En dépit de toutes ces avancées, le recours aux mesures réglementaires reste prédominant, laissant entrevoir des progrès potentiels dans l’utilisation d’outils de marché pour la conservation de la biodiversité. Le ministère français de l’environnement a mis en place une commission économique de haut niveau, la Commission Landau (2), associant les secteurs économiques, les associations de conservation de la nature et les partenaires sociaux, pour apporter des recommandations sur l’opportunité d’utiliser des outils économiques et de marchés liés aux servitudes de conservation, aux marchés de compensation des dommages sur la diversité biologique, et à d’autres types de partenariats institutionnels ou de contrats sociaux permettant de capturer les bénéfices des services écologiques. En outre, des formes d’intéressement et d’incitation sont en cours d’analyse pour promouvoir l’investissement socialement responsable, destinées notamment aux gestionnaires des fonds d’épargne et des retraites. D’autres propositions vont dans le sens du développement d’un étiquetage environnemental et social des produits ou bien, de l’instauration d’un label d’entreprises responsables.
Le potentiel des outils financiers et de marché pour favoriser la conservation de la biodiversité est une réalité déjà examinée par les entreprises, ainsi qu’en témoigne la création de la CDC Biodiversité pages 42-43 de ce numero. Le mécénat d’entreprise peut également représenter une opportunité financière pour les acteurs de la conservation de la nature.
Des actions et des orientations en matière de politique de conservation de la biodiversité se mettent en place progressivement mais il reste encore un long chemin à parcourir dont le succès repose essentiellement dans la qualité des partenariats entre tous les acteurs. La Convention sur la Diversité Biologique, dans sa décision VIII/17 souligne la nécessité d’explorer de telles possibilités. Des pistes d’amélioration sont toujours possibles.
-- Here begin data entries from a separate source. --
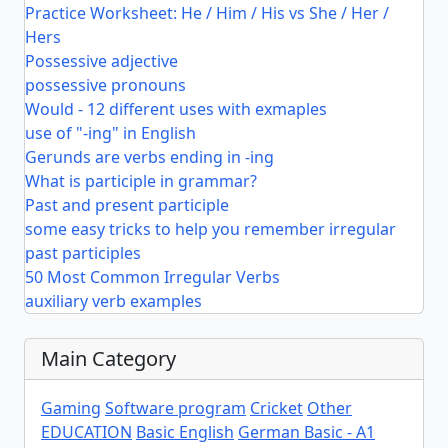
Practice Worksheet: He / Him / His vs She / Her /
Hers
Possessive adjective
possessive pronouns
Would - 12 different uses with exmaples
use of "-ing" in English
Gerunds are verbs ending in -ing
What is participle in grammar?
Past and present participle
some easy tricks to help you remember irregular
past participles
50 Most Common Irregular Verbs
auxiliary verb examples
Main Category
Gaming
Software program
Cricket
Other
EDUCATION
Basic English
German Basic - A1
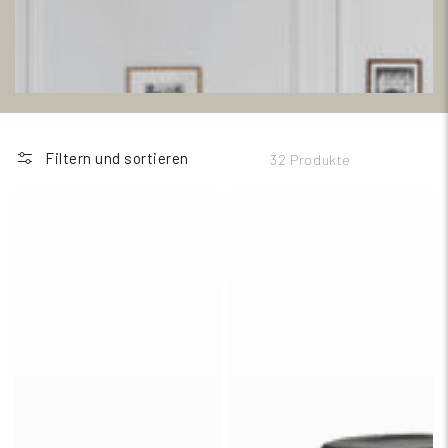
Filtern und sortieren
32 Produkte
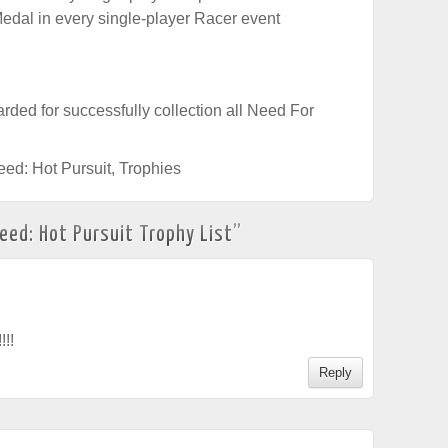
edal in every single-player Racer event
rded for successfully collection all Need For
eed: Hot Pursuit
,
Trophies
eed: Hot Pursuit Trophy List
”
!!!
Reply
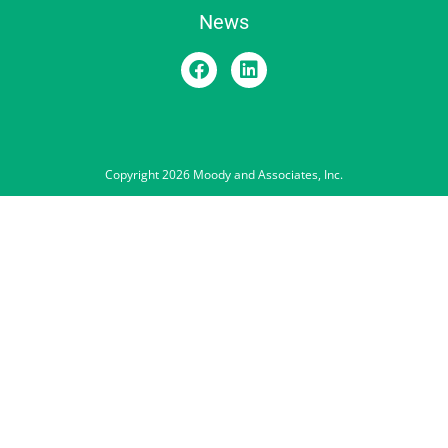
News
Copyright 2026 Moody and Associates, Inc.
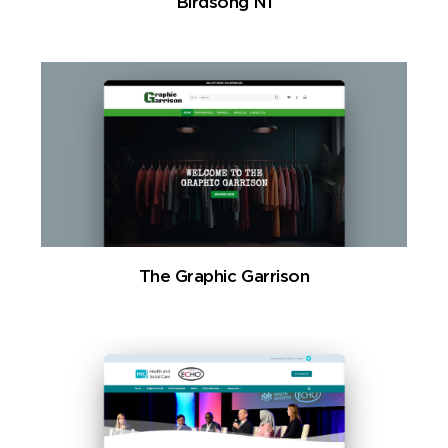
Birdsong NI
The Graphic Garrison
Elles pourraient aller dans le sens d’obligations de reporting plus précises, de la définition d’indicateurs de performance environnementale ou de formes de certification.
Sarah Hernandez est Chargée de Mission Biodiversité – Direction Etudes Economiques et Evaluations Environnementales et Hélène Souan est Chargée de mission - Cellule de la stratégie nationale pour la biodiversité, Direction de la nature et des paysages, Ministère de l’Ecologie, de l’Energie, du Développement et de l’Aménagement Durables (France).
(1) « La biodiversité, un atout pour vos sites d’entreprises » - Association Orée, Comité français de l’UICN, EpE. Publication: La biodiversite, un atout pour vos sites d'entreprise
(2) Landau J.P. 2008. « Finance and Sustainable Development : opposition or partnership ? Economica.